* _Problem description_
Every line with "Liebesgedichte" in it must be copied from the data.

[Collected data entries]
########

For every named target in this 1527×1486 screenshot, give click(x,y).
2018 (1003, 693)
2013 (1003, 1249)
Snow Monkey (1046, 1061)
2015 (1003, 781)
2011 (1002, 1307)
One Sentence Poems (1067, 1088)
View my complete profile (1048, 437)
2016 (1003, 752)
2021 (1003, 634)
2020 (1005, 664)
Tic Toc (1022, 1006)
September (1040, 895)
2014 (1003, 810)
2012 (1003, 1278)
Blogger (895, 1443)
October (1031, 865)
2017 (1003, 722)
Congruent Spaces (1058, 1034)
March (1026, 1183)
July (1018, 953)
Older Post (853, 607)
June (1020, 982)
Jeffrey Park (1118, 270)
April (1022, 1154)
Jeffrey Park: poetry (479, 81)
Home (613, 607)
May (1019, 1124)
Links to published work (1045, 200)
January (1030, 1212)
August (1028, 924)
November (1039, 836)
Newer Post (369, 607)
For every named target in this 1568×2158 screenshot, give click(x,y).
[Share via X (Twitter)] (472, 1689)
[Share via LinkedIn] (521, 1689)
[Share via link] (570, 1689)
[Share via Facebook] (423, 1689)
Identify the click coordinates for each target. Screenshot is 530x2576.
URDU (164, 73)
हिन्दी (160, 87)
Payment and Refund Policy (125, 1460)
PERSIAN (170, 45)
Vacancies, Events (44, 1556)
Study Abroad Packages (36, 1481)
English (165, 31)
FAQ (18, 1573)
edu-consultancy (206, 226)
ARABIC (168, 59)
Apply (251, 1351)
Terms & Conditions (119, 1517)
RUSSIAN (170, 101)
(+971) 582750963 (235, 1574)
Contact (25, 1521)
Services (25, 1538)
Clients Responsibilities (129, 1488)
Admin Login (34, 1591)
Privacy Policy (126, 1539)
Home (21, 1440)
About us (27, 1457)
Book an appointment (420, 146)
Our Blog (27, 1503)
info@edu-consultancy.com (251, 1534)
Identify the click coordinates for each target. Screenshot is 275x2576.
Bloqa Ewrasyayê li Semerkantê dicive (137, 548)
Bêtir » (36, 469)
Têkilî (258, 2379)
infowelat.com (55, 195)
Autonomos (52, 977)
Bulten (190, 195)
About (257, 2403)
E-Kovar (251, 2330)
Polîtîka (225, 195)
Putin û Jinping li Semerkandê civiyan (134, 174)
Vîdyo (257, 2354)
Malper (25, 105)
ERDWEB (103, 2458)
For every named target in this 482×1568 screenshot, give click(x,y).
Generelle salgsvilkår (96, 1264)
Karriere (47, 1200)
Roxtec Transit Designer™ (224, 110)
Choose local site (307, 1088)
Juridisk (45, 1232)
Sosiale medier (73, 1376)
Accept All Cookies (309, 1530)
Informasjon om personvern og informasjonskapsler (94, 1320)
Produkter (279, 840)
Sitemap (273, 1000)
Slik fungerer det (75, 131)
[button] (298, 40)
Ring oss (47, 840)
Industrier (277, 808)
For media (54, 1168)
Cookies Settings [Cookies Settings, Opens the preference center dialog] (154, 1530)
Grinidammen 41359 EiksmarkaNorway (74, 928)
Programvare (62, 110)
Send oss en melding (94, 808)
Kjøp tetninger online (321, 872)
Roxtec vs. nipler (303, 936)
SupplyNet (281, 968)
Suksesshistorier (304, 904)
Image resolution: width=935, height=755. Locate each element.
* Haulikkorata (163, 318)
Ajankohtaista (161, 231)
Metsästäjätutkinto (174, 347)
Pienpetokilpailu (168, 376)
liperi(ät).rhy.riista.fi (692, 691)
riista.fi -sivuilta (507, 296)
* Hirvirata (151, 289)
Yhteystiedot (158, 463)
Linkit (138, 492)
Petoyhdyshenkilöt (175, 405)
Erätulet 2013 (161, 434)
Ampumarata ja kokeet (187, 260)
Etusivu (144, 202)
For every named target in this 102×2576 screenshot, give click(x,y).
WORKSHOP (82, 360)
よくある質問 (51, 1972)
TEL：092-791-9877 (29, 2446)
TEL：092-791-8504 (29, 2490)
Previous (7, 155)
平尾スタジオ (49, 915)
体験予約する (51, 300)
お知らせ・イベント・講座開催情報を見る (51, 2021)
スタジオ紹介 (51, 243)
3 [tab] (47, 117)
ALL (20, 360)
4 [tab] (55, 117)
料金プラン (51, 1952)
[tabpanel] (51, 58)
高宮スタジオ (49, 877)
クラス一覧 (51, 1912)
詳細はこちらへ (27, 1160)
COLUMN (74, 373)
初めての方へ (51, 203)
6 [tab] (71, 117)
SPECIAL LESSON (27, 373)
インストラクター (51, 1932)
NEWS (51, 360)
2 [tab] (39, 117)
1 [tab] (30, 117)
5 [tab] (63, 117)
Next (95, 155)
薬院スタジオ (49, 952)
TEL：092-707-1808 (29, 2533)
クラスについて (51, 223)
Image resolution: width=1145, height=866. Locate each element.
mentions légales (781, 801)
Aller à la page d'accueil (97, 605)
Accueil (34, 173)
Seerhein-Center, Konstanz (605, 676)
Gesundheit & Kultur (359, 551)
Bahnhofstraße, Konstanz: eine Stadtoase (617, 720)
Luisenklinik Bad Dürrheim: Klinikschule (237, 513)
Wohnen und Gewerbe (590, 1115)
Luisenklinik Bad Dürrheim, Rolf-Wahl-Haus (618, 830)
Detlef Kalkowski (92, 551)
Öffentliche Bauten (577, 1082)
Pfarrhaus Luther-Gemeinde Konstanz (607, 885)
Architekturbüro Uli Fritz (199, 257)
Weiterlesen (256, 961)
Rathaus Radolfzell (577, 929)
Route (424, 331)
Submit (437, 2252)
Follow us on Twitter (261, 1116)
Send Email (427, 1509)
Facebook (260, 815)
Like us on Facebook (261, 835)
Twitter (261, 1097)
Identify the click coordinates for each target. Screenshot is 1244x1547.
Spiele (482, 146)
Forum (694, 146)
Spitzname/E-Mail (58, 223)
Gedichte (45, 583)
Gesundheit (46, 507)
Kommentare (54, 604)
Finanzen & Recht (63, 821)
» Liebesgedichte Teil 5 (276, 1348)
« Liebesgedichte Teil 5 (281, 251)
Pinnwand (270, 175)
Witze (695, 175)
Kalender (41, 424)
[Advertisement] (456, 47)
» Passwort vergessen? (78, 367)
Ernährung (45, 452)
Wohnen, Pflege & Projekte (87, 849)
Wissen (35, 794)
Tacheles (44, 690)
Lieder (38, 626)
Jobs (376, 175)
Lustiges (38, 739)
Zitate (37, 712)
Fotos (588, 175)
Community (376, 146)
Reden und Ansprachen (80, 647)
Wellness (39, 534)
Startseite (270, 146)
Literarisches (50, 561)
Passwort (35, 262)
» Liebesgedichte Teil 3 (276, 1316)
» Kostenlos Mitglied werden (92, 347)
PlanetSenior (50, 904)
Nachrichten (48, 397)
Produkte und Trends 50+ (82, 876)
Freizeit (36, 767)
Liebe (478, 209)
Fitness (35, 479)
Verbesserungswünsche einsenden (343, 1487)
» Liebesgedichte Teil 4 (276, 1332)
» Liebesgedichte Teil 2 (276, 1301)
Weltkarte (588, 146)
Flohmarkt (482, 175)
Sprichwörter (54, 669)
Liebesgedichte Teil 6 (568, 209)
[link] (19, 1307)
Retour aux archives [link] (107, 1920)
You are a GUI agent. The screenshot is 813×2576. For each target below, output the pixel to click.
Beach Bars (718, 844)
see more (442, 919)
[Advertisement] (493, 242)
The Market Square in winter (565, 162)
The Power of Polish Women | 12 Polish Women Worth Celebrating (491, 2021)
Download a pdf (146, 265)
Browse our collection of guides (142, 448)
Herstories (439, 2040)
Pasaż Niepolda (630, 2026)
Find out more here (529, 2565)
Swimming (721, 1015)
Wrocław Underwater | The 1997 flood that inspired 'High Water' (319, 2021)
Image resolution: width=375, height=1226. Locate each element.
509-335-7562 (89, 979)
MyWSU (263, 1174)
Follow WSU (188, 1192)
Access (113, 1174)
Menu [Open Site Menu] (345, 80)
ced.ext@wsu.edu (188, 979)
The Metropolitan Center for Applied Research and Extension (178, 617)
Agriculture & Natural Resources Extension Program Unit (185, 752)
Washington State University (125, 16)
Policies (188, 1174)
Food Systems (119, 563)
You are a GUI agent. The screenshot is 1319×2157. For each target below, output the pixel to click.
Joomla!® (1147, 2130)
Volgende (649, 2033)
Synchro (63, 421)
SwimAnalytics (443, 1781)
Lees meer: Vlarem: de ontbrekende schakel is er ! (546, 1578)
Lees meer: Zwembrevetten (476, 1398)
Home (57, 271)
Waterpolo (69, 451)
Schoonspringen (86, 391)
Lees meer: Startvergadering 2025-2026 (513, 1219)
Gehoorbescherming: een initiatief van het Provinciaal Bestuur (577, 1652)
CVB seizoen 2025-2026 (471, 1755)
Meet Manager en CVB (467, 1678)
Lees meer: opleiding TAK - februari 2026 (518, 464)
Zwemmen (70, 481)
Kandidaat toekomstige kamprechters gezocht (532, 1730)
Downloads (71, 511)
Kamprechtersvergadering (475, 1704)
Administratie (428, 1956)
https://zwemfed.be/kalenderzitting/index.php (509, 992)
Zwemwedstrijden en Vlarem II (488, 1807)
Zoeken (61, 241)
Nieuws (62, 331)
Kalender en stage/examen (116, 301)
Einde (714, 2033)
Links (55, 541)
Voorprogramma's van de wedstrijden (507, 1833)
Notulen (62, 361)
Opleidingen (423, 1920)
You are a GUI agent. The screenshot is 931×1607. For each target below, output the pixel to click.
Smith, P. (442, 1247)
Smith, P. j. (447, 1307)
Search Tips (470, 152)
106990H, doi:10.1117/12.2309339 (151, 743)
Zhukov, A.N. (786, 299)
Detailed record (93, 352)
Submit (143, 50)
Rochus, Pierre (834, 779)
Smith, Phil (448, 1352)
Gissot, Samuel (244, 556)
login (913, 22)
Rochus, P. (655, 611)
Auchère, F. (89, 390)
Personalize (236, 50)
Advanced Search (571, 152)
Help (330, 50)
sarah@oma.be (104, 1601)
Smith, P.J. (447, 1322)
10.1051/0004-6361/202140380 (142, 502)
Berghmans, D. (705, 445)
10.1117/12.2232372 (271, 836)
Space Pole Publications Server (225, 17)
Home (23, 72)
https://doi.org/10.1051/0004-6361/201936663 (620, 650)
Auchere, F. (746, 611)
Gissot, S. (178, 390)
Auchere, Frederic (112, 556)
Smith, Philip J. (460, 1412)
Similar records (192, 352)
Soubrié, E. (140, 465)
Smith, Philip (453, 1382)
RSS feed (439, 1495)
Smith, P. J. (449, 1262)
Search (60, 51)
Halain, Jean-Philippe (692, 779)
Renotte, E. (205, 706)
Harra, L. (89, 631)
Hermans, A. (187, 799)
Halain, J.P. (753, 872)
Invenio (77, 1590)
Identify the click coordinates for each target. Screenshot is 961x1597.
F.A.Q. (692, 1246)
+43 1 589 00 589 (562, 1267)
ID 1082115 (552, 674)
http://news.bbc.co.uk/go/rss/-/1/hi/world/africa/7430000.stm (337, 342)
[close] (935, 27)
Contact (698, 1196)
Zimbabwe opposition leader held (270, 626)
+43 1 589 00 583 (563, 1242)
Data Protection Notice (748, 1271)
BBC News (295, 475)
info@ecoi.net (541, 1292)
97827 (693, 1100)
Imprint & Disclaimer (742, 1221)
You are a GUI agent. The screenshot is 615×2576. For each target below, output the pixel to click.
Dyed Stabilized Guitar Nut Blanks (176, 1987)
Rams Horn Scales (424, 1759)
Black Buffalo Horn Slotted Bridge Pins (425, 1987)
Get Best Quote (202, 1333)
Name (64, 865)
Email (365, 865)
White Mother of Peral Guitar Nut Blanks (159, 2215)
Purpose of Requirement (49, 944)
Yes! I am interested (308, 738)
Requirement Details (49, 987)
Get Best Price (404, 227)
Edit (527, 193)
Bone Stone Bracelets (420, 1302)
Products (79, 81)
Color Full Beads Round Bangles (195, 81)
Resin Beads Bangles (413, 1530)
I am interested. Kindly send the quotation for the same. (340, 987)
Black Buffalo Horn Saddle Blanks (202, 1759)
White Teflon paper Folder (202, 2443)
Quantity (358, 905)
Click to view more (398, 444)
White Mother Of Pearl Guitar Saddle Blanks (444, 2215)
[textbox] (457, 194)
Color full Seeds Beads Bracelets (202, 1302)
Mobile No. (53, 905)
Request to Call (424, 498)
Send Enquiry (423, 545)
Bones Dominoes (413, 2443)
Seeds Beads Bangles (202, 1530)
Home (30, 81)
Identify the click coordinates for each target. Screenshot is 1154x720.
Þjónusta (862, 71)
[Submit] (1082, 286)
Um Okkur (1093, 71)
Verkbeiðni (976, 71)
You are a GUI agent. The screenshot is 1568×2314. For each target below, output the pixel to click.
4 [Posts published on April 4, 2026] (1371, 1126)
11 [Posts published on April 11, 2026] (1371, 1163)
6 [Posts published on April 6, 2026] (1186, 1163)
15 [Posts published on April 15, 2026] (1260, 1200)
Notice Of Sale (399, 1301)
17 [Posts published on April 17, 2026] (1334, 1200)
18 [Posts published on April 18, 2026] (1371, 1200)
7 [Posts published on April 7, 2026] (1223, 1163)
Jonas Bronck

########

* _The answer_
» Liebesgedichte Teil 5 (276, 1348)
« Liebesgedichte Teil 5 (281, 251)
» Liebesgedichte Teil 3 (276, 1316)
» Liebesgedichte Teil 4 (276, 1332)
» Liebesgedichte Teil 2 (276, 1301)
Liebesgedichte Teil 6 (568, 209)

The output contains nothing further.